» YOUR ASSIGNMENT
Write out the records again, exactly, leaving none out.

» DATA SUPPLIED
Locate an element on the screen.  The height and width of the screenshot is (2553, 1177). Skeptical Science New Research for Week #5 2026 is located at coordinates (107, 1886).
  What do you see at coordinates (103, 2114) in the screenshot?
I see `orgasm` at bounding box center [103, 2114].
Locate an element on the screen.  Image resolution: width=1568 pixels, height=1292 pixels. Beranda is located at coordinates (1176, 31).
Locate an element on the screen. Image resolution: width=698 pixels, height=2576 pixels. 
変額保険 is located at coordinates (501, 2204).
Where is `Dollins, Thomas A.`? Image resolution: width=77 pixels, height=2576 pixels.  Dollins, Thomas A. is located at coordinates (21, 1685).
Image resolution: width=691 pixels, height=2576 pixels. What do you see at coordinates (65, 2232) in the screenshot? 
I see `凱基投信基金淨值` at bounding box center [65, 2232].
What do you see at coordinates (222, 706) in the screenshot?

» SOLVED PROBLEM
Locate an element on the screen.  The height and width of the screenshot is (2553, 1177). Skeptical Science New Research for Week #5 2026 is located at coordinates (107, 1886).
  What do you see at coordinates (103, 2114) in the screenshot?
I see `orgasm` at bounding box center [103, 2114].
Locate an element on the screen.  Image resolution: width=1568 pixels, height=1292 pixels. Beranda is located at coordinates (1176, 31).
Locate an element on the screen. Image resolution: width=698 pixels, height=2576 pixels. 
変額保険 is located at coordinates (501, 2204).
Where is `Dollins, Thomas A.`? Image resolution: width=77 pixels, height=2576 pixels.  Dollins, Thomas A. is located at coordinates (21, 1685).
Image resolution: width=691 pixels, height=2576 pixels. What do you see at coordinates (65, 2232) in the screenshot? 
I see `凱基投信基金淨值` at bounding box center [65, 2232].
What do you see at coordinates (222, 706) in the screenshot?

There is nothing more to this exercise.